>>>>
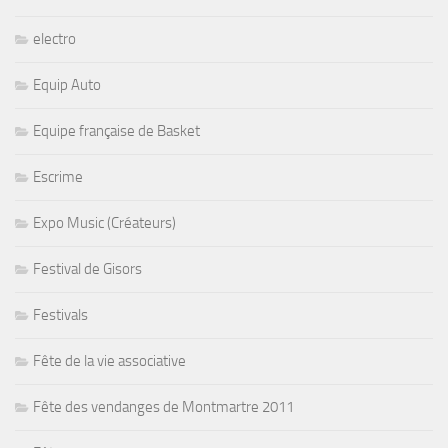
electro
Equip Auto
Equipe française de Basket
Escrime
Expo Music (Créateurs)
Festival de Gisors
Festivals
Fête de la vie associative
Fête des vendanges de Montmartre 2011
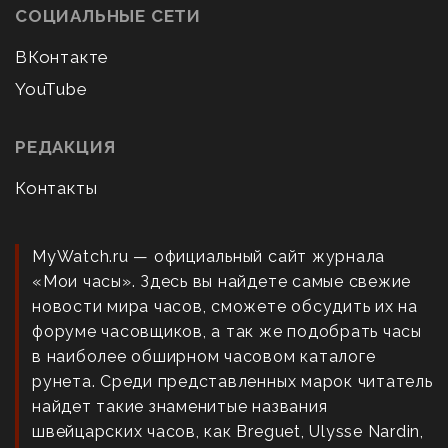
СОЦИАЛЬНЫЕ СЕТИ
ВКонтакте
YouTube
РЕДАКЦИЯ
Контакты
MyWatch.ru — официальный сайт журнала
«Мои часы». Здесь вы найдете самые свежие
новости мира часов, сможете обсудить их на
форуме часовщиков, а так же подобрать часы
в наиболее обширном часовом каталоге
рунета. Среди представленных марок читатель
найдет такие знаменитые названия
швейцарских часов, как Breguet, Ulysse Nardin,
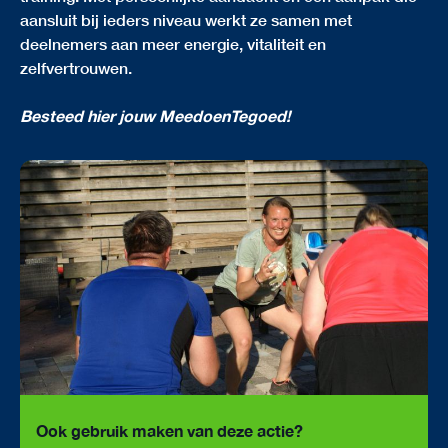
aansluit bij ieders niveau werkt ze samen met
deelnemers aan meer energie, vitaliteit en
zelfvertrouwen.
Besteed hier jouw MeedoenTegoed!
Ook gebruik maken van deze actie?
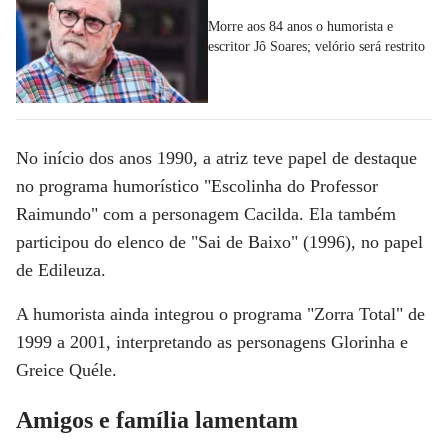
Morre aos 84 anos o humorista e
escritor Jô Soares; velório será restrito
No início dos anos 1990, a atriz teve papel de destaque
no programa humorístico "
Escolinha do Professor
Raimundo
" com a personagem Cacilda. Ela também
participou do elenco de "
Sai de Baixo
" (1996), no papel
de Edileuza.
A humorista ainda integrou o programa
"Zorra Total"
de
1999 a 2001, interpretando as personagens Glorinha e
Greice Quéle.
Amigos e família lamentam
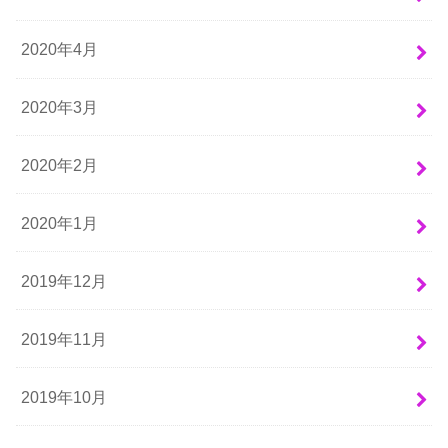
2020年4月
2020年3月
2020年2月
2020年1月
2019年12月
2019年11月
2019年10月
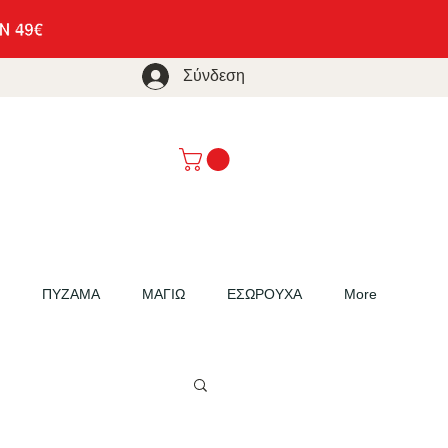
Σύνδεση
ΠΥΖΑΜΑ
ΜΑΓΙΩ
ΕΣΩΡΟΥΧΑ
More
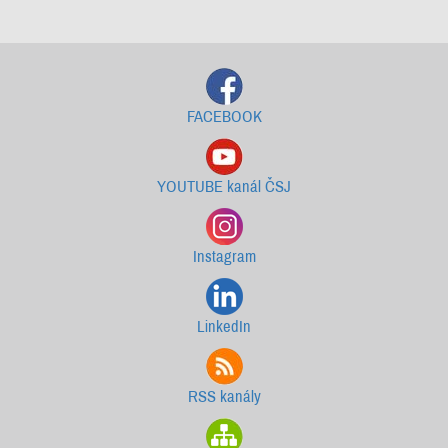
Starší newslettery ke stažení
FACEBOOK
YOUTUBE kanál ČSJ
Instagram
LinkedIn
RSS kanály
<<<<
— What is required —
Copy exactly, and only, the lines from the first line of the material through the line that contains "форуме часовщиков, а так же подобрать часы", both ends kept; no pictures.

— Expected answer —
electro
Equip Auto
Equipe française de Basket
Escrime
Expo Music (Créateurs)
Festival de Gisors
Festivals
Fête de la vie associative
Fête des vendanges de Montmartre 2011
СОЦИАЛЬНЫЕ СЕТИ
ВКонтакте
YouTube
РЕДАКЦИЯ
Контакты
MyWatch.ru — официальный сайт журнала
«Мои часы». Здесь вы найдете самые свежие
новости мира часов, сможете обсудить их на
форуме часовщиков, а так же подобрать часы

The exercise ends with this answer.